To be fair, I'm in agreement with Battelle's primary point which is that advertising doesn't have to hit you over the head with a two-by-four and slam you with product features and benefits to be effective. And Kudos to the creative team at Wieden & Kennedy responsible for concepting and executing the two minutes of pure Rube Goldbergian wonder that seduces audiences to watch, watch again and share in amazement the beauty of cause and effect when “things just work.” I'm not sure what they call their two minutes of fame. But to be sure, they created something just short of an advertising masterpiece.

But call it content?

Calling creative work — whether writing, pictures, media, sculpture, poetry, paintings etc — content is as bad as calling your customers consumers (for you Doc). We don't produce content. We work. We create. And We communicate. But our work isn't just a blob of content designed to fill an empty space or gap.

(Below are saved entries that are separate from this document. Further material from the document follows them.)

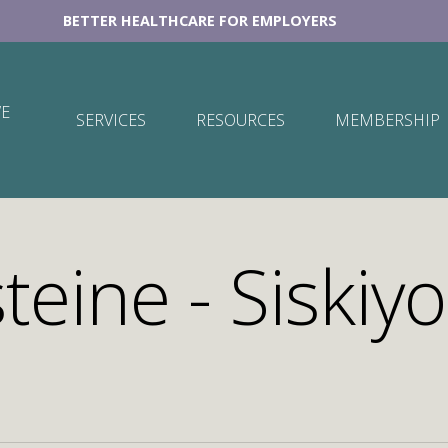
BETTER HEALTHCARE FOR EMPLOYERS
E
SERVICES
RESOURCES
MEMBERSHIP
teine - Siskiyo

The Honda commercial is brilliant. Entertainment that is NOT cleverly disguised as editorial — or content. It utilizes the most powerful notion that forms the foundation for excellent and effective advertising — simplicity. And it leverages perhaps the second most powerful technique for effective advertising — association. In Honda's case, the amazing Goldbergian joyride associates the Honda Accord with “things that just work.” Of course, it took over 600 takes and three months to create the spot. And they did get it to work.

Another claim that Battelle states in his subhead (above) is that this ad or Honda's use of it “teaches something about the power of interactivity”. Once again he misses the point. There's nothing interactive about this ad. But Battelle confuses the viral effect of this ad as “interactive”. Sorry. Not the case. This is simply old fashion “word of mouth” advertising. Except today our words spread over social networks like blogs and email as well as water coolers and cocktail parties.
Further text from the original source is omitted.